What is the difference between BMI and RFM?
BMI only considers weight and height. RFM (Relative Fat Mass) also includes waist circumference and estimates body fat percentage more accurately.
Can I save my data?
Yes! You can export your current status as PDF or save it as a JSON file. This way you can reload your values later and compare your progress.
How is the data calculated?

The calculator uses various established formulas to estimate body mass index, ideal weight and body fat.

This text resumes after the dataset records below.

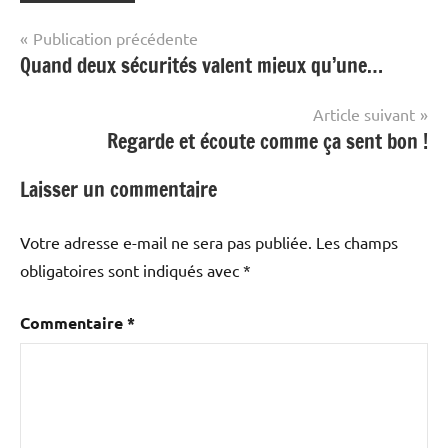
Navigation
Publication précédente
Quand deux sécurités valent mieux qu’une…
de
l’article
Article suivant
Regarde et écoute comme ça sent bon !
Laisser un commentaire
Votre adresse e-mail ne sera pas publiée.
Les champs
obligatoires sont indiqués avec
*
Commentaire
*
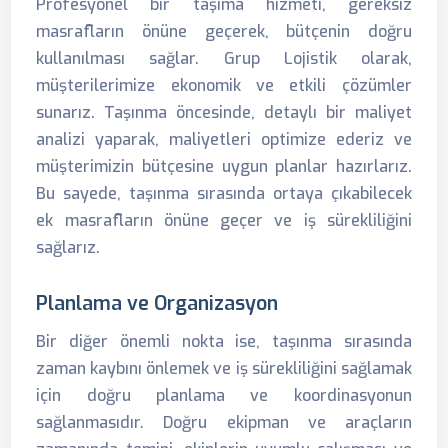
Profesyonel bir taşıma hizmeti, gereksiz
masrafların önüne geçerek, bütçenin doğru
kullanılması sağlar. Grup Lojistik olarak,
müşterilerimize ekonomik ve etkili çözümler
sunarız. Taşınma öncesinde, detaylı bir maliyet
analizi yaparak, maliyetleri optimize ederiz ve
müşterimizin bütçesine uygun planlar hazırlarız.
Bu sayede, taşınma sırasında ortaya çıkabilecek
ek masrafların önüne geçer ve iş sürekliliğini
sağlarız.
Planlama ve Organizasyon
Bir diğer önemli nokta ise, taşınma sırasında
zaman kaybını önlemek ve iş sürekliliğini sağlamak
için doğru planlama ve koordinasyonun
sağlanmasıdır. Doğru ekipman ve araçların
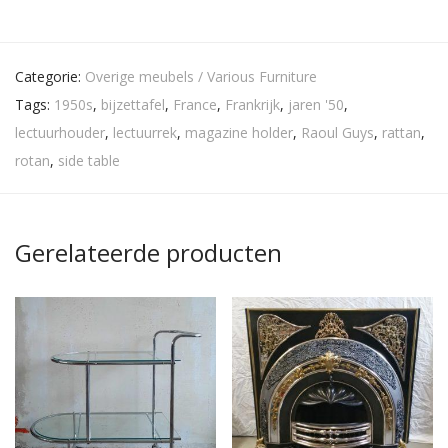
Categorie:
Overige meubels / Various Furniture
Tags:
1950s
,
bijzettafel
,
France
,
Frankrijk
,
jaren '50
,
lectuurhouder
,
lectuurrek
,
magazine holder
,
Raoul Guys
,
rattan
,
rotan
,
side table
Gerelateerde producten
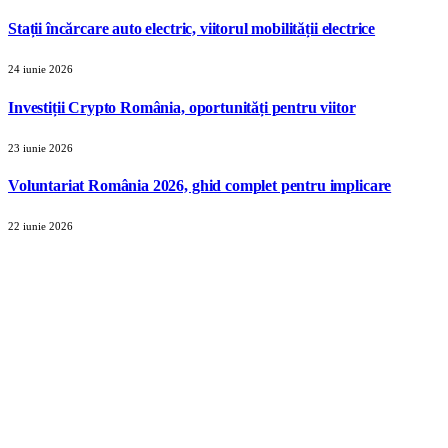
Stații încărcare auto electric, viitorul mobilității electrice
24 iunie 2026
Investiții Crypto România, oportunități pentru viitor
23 iunie 2026
Voluntariat România 2026, ghid complet pentru implicare
22 iunie 2026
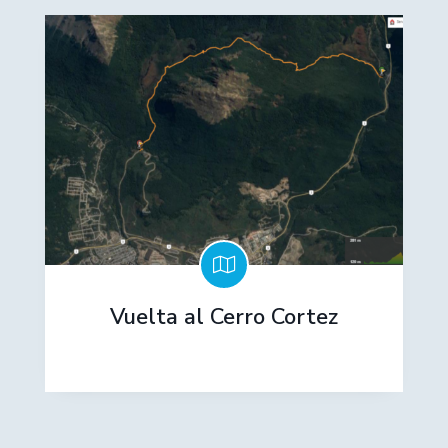
Vuelta al Cerro Cortez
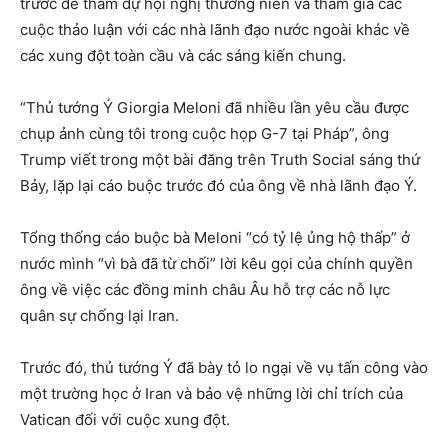
trước để tham dự hội nghị thường niên và tham gia các
cuộc thảo luận với các nhà lãnh đạo nước ngoài khác về
các xung đột toàn cầu và các sáng kiến ​​chung.
“Thủ tướng Ý Giorgia Meloni đã nhiều lần yêu cầu được
chụp ảnh cùng tôi trong cuộc họp G-7 tại Pháp”, ông
Trump viết trong một bài đăng trên Truth Social sáng thứ
Bảy, lặp lại cáo buộc trước đó của ông về nhà lãnh đạo Ý.
Tổng thống cáo buộc bà Meloni “có tỷ lệ ủng hộ thấp” ở
nước mình “vì bà đã từ chối” lời kêu gọi của chính quyền
ông về việc các đồng minh châu Âu hỗ trợ các nỗ lực
quân sự chống lại Iran.
Trước đó, thủ tướng Ý đã bày tỏ lo ngại về vụ tấn công vào
một trường học ở Iran và bảo vệ những lời chỉ trích của
Vatican đối với cuộc xung đột.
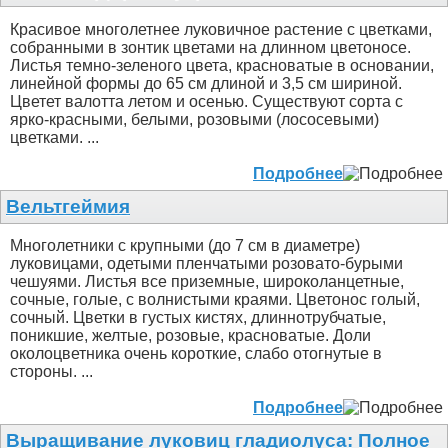
Красивое многолетнее луковичное растение с цветками,
собранными в зонтик цветами на длинном цветоносе.
Листья темно-зеленого цвета, красноватые в основании,
линейной формы до 65 см длиной и 3,5 см шириной.
Цветет валотта летом и осенью. Существуют сорта с
ярко-красными, белыми, розовыми (лососевыми)
цветками. ...
Подробнее
Вельтгеймия
Многолетники с крупными (до 7 см в диаметре)
луковицами, одетыми пленчатыми розовато-бурыми
чешуями. Листья все приземные, широколанцетные,
сочные, голые, с волнистыми краями. Цветонос голый,
сочный. Цветки в густых кистях, длиннотрубчатые,
поникшие, желтые, розовые, красноватые. Доли
околоцветника очень короткие, слабо отогнутые в
стороны. ...
Подробнее
Выращивание луковиц гладиолуса: Полное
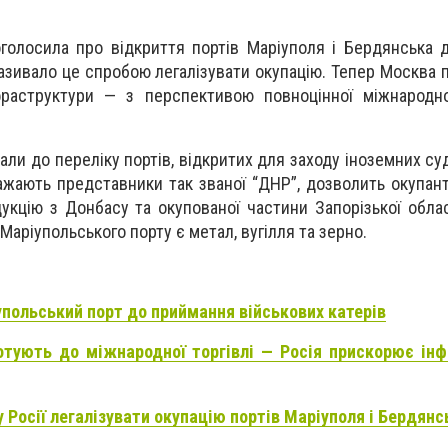
голосила про відкриття портів Маріуполя і Бердянська 
азивало це спробою легалізувати окупацію. Тепер Москва 
раструктури — з перспективою повноцінної міжнародної
али до переліку портів, відкритих для заходу іноземних с
ажають представники так званої “ДНР”, дозволить окупан
укцію з Донбасу та окупованої частини Запорізької обла
аріупольського порту є метал, вугілля та зерно.
польський порт до приймання військових катерів
отують до міжнародної торгівлі — Росія прискорює інф
 Росії легалізувати окупацію портів Маріуполя і Бердянс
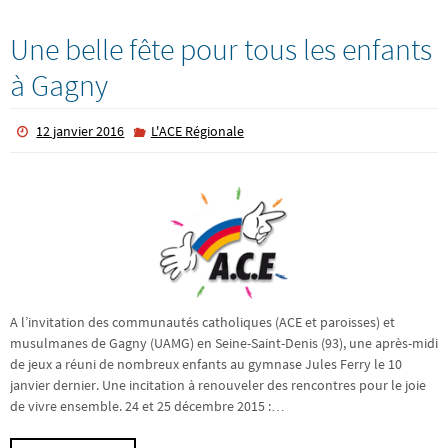
Une belle fête pour tous les enfants
à Gagny
12 janvier 2016
L'ACE Régionale
A l’invitation des communautés catholiques (ACE et paroisses) et
musulmanes de Gagny (UAMG) en Seine-Saint-Denis (93), une après-midi
de jeux a réuni de nombreux enfants au gymnase Jules Ferry le 10
janvier dernier. Une incitation à renouveler des rencontres pour le joie
de vivre ensemble. 24 et 25 décembre 2015 :…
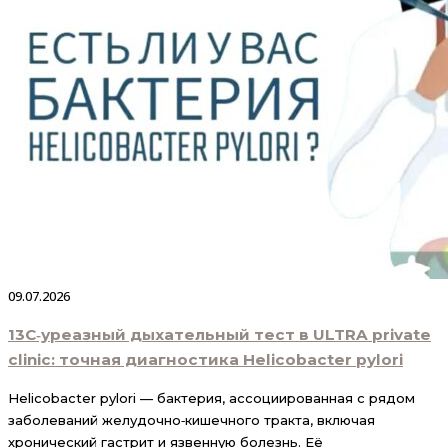
09.07.2026
13С‑уреазный дыхательный тест в ULTRA private
clinic: точная диагностика Helicobacter pylori
Helicobacter pylori — бактерия, ассоциированная с рядом
заболеваний желудочно‑кишечного тракта, включая
хронический гастрит и язвенную болезнь. Её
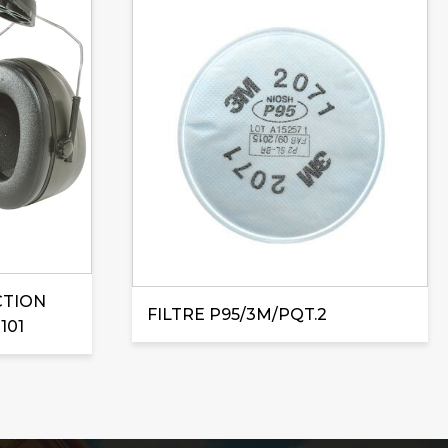
CTION
FILTRE P95/3M/PQT.2
101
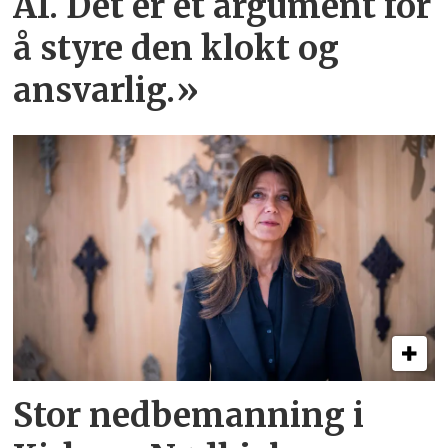
AI. Det er et argument for
å styre den klokt og
ansvarlig.»
Stor nedbemanning i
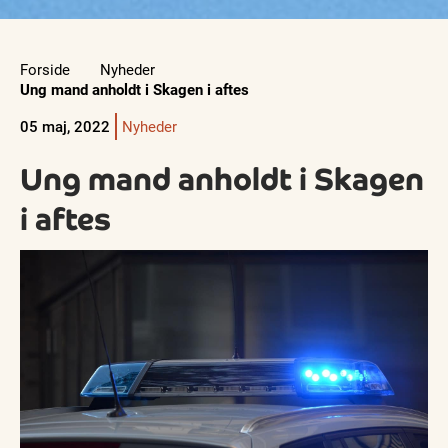
Forside
Nyheder
Ung mand anholdt i Skagen i aftes
05 maj, 2022
Nyheder
Ung mand anholdt i Skagen
i aftes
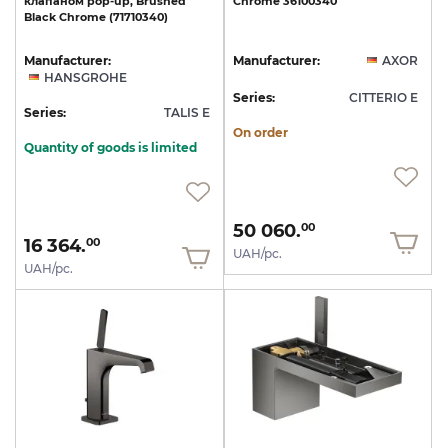
клапаном
pop-up,
Brushed
Chrome
36100340
Black
Chrome
(71710340)
Manufacturer:
Manufacturer:
AXOR
HANSGROHE
Series:
CITTERIO E
Series:
TALIS E
On order
Quantity of goods is limited
50 060.
00
16 364.
00
UAH/pc.
UAH/pc.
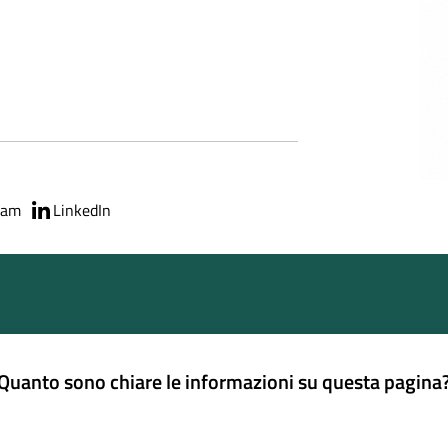
ram
LinkedIn
Quanto sono chiare le informazioni su questa pagina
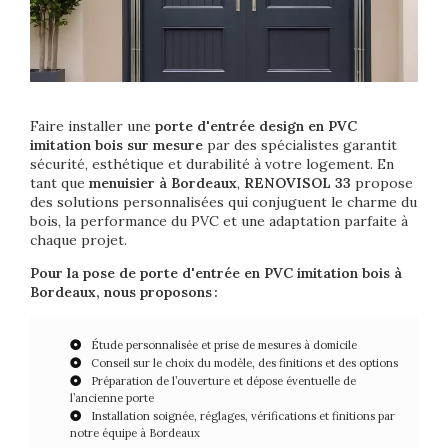
Faire installer une
porte d'entrée design en PVC
imitation bois sur mesure
par des spécialistes garantit
sécurité, esthétique et durabilité à votre logement. En
tant que
menuisier à Bordeaux
,
RENOVISOL 33
propose
des solutions personnalisées qui conjuguent le charme du
bois, la performance du PVC et une adaptation parfaite à
chaque projet.
Pour la pose de porte d'entrée en PVC imitation bois à
Bordeaux, nous proposons :
Étude personnalisée et prise de mesures à domicile
Conseil sur le choix du modèle, des finitions et des options
Préparation de l’ouverture et dépose éventuelle de
l’ancienne porte
Installation soignée, réglages, vérifications et finitions par
notre équipe à Bordeaux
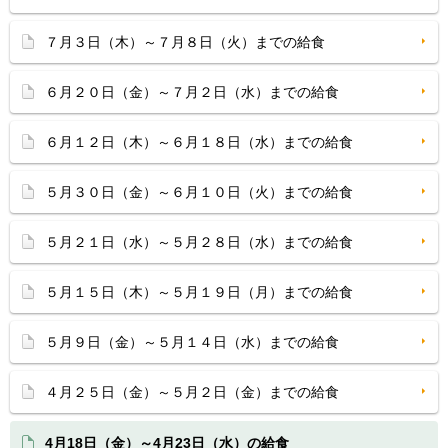
７月３日（木）～７月８日（火）までの給食
６月２０日（金）～７月２日（水）までの給食
６月１２日（木）～６月１８日（水）までの給食
５月３０日（金）～６月１０日（火）までの給食
５月２１日（水）～５月２８日（水）までの給食
５月１５日（木）～５月１９日（月）までの給食
５月９日（金）～５月１４日（水）までの給食
４月２５日（金）～５月２日（金）までの給食
4月18日（金）～4月23日（水）の給食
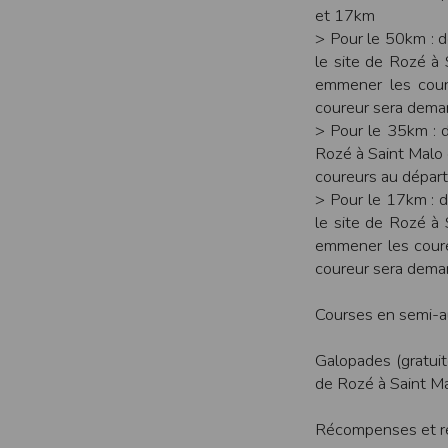
Sécurisation des données
et 17km
Les données sont hébergées par l'héberge
> Pour le 50km : 
le site de Rozé à
Toutes les communications entre votre navig
emmener les cour
Par ailleurs, les mots de passe ne sont 
coureur sera dema
sécurisation des mots de passe. Enfin, les c
> Pour le 35km : d
Paramétrer votre navigateur int
Rozé à Saint Malo
Vous pouvez à tout moment choisir de désa
coureurs au départ
comme par exemple et sans être exhaustif
> Pour le 17km : d
encore la perte de vos préférences sur cer
le site de Rozé à
Afin de gérer les cookies au plus près de v
emmener les coure
coureur sera dema
Internet Explorer
Dans Internet Explorer, cliquez sur le bout
Sous l'onglet
Général
, sous
Historique de n
Courses en semi-au
Cliquez sur le bouton
Afficher les fichiers
.
Galopades (gratuit
Firefox
Allez dans l'onglet
Outils du navigateur
puis
de Rozé à Saint M
Dans la fenêtre qui s'affiche, choisissez
Vie
Récompenses et rep
Safari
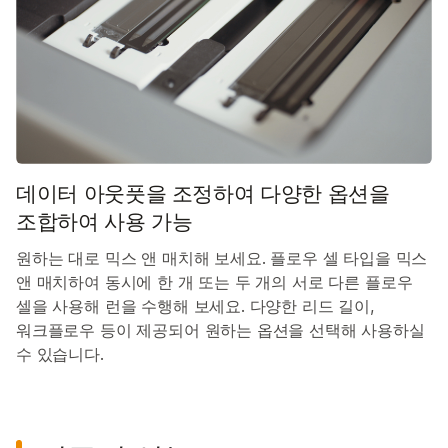
데이터 아웃풋을 조정하여 다양한 옵션을
조합하여 사용 가능
원하는 대로 믹스 앤 매치해 보세요. 플로우 셀 타입을 믹스
앤 매치하여 동시에 한 개 또는 두 개의 서로 다른 플로우
셀을 사용해 런을 수행해 보세요. 다양한 리드 길이,
워크플로우 등이 제공되어 원하는 옵션을 선택해 사용하실
수 있습니다.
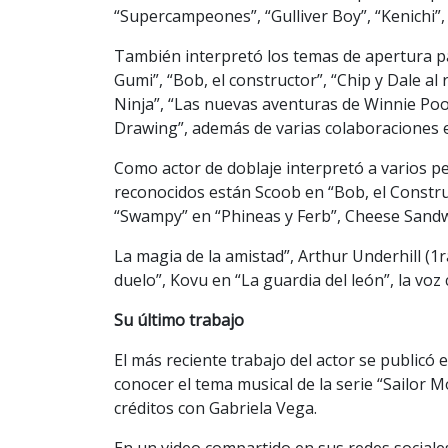
“Supercampeones”, “Gulliver Boy”, “Kenichi”, 
También interpretó los temas de apertura pa
Gumi”, “Bob, el constructor”, “Chip y Dale a
Ninja”, “Las nuevas aventuras de Winnie Pooh”
Drawing”, además de varias colaboraciones e
Como actor de doblaje interpretó a varios pe
reconocidos están Scoob en “Bob, el Constr
“Swampy” en “Phineas y Ferb”, Cheese Sandwi
La magia de la amistad”, Arthur Underhill (1r
duelo”, Kovu en “La guardia del león”, la v
Su último trabajo
El más reciente trabajo del actor se publicó e
conocer el tema musical de la serie “Sailor
créditos con Gabriela Vega.
En un video compartido en sus redes sociales,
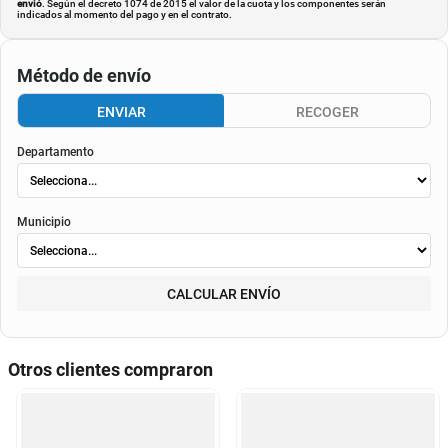
envió
. Según el decreto 1074 de 2015 el valor de la cuota y los componentes serán
indicados al momento del pago y en el contrato.
Método de envío
ENVIAR
RECOGER
Departamento
Municipio
CALCULAR ENVÍO
Otros clientes compraron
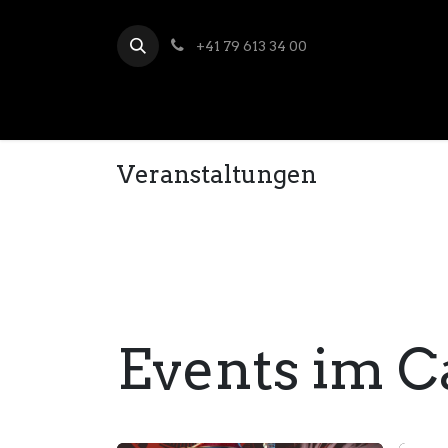
+41 79 613 34 00
Veranstaltungen
Events im C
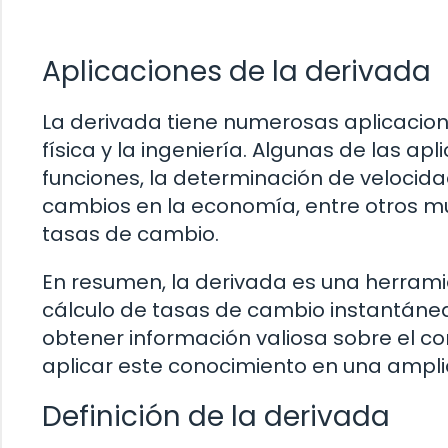
Aplicaciones de la derivada
La derivada tiene numerosas aplicacio
física y la ingeniería. Algunas de las a
funciones, la determinación de velocida
cambios en la economía, entre otros m
tasas de cambio.
En resumen, la derivada es una herramie
cálculo de tasas de cambio instantánea
obtener información valiosa sobre el c
aplicar este conocimiento en una ampli
Definición de la derivada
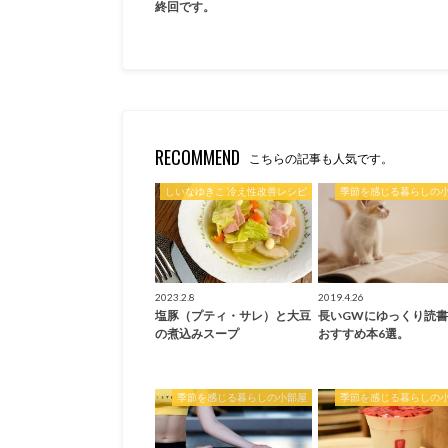
終回です。
RECOMMEND
こちらの記事も人気です。
しいなゆきこ 冷え性改善レシピ
季節を感じる暮らしの
2023.2.8
2019.4.26
塩豚（プティ・サレ）と大豆
長いGWにゆっくり読
の煮込みスープ
おすすめ本6選。
季節を感じる暮らしの小部屋
季節を感じる暮らしの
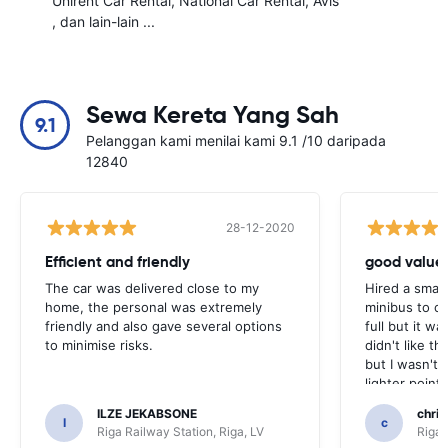
Unirent Car Rental
National Car Rental
Avis
, dan lain-lain ...
Sewa Kereta Yang Sah
9.1
Pelanggan kami menilai kami 9.1 /10 daripada
12840
28-12-2020
Efficient and friendly
good value
The car was delivered close to my
Hired a small
home, the personal was extremely
minibus to car
friendly and also gave several options
full but it w
to minimise risks.
didn't like th
but I wasn't 
lighter point
nav lead wor
ILZE JEKABSONE
chris
off. All in al
I
c
Riga Railway Station, Riga, LV
Riga 
complaints bu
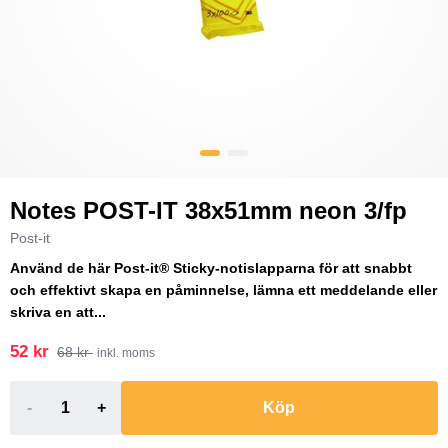
Notes POST-IT 38x51mm neon 3/fp
Post-it
Använd de här Post-it® Sticky-notislapparna för att snabbt
och effektivt skapa en påminnelse, lämna ett meddelande eller
skriva en att...
52 kr
68 kr
inkl. moms
-
+
Köp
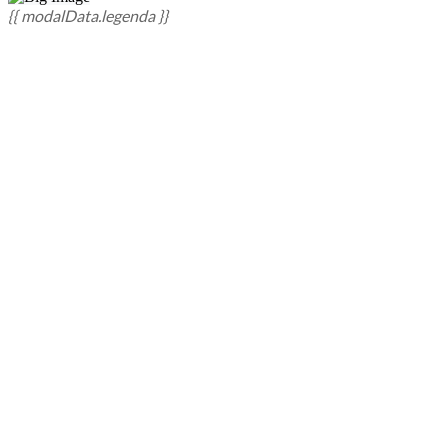
{{ modalData.legenda }}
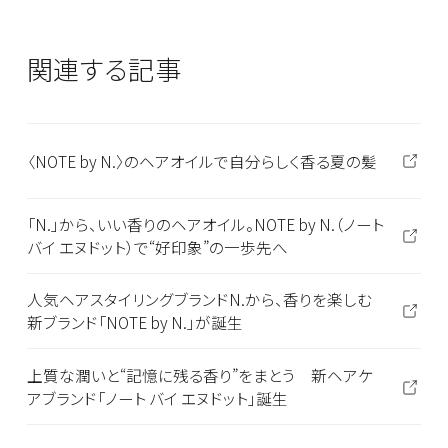
関連する記事
〈NOTE by N.〉のヘアオイルで自分らしく香る夏の髪
「N.」から、いい香りのヘアオイル。NOTE by N.（ノート
バイ エヌドット）で“好印象”の一歩先へ
人気ヘアスタイリングブランドN.から、香りを楽しむ
新ブランド「NOTE by N.」が誕生
上質な潤いと“記憶に残る香り”をまとう 新ヘアケ
アブランド「ノート バイ エヌドット」誕生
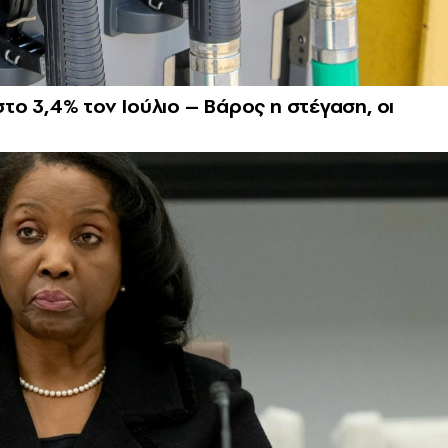
ο 3,4% τον Ιούλιο – Βάρος η στέγαση, οι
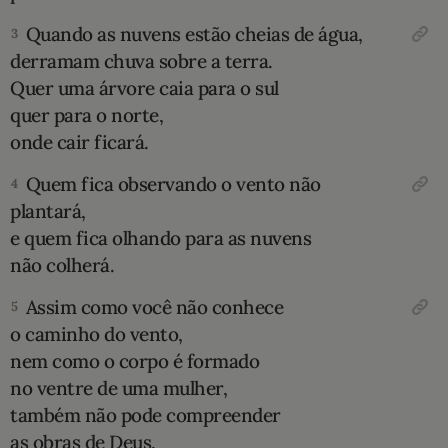
Quando as nuvens estão cheias de água,
3
10 MANDAMENTOS
derramam chuva sobre a terra.
Quer uma árvore caia para o sul
ESTUDOS BÍBLICOS
quer para o norte,
ESBOÇOS DE PREGAÇÃO
onde cair ficará.
Quem fica observando o vento não
4
TEMAS
plantará,
e quem fica olhando para as nuvens
PERGUNTE À BÍBLIA
IA
não colherá.
TERMO BÍBLICO
JOGOS
Assim como você não conhece
5
o caminho do vento,
QUEM SOMOS
nem como o corpo é formado
no ventre de uma mulher,
LOJA BÍBLIAON
também não pode compreender
as obras de Deus,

All values are references and do not replace medical advice.

BMI – Body Mass Index

BMI = weight (kg) / height² (m)

Ponderal Index (PI)

PI = weight (kg) / height³ (m)

Devine (1974) – Ideal Weight

Men: 50 + 2.3 × (in − 60) kg
Women: 45.5 + 2.3 × (in − 60) kg

Hamwi (1964) – Ideal Weight

Men: 106 lb + 6 lb × (in − 60)
Women: 100 lb + 5 lb × (in − 60)

Robinson (1983) – Ideal Weight

Men: 52 + 1.9 × (in − 60) kg
Women: 49 + 1.7 × (in − 60) kg

Miller (1983) – Ideal Weight

Men: 55.7 + 1.39 × (in − 60) kg
Women: 53.0 + 1.33 × (in − 60) kg

Broca (1871)

Normal weight = height (cm) − 100
Ideal weight: men −10%, women −15%

Lorentz – Ideal Weight

Men: (cm − 100) − (cm − 150)/4
Women: (cm − 100) − (cm − 150)/2

WHtR – Waist-to-Height Ratio

WHtR = waist / height

WHR – Waist-to-Hip Ratio

WHR = waist / hip

BAI – Body Adiposity Index

BAI = hip (cm) / height^1.5 (m) − 18

RFM – Relative Fat Mass (2018)

Men: 64 − 20 × (height / waist)
Women: 76 − 20 × (height / waist)

US Navy – Body Fat Formula

Men: 495 / (1.0324 − 0.19077 × log₁₀(waist − neck) + 0.15456 × log₁₀(height)) − 450
Women: 495 / (1.29579 − 0.35004 × log₁₀(waist + hip − neck) + 0.221 × log₁₀(height)) − 450

Ideal weight formulas provide reference weights and do not replace individual assessment. Screening metrics like BMI, WHR or RFM do not account for body composition or health factors in detail. If unsure, consult medical professionals.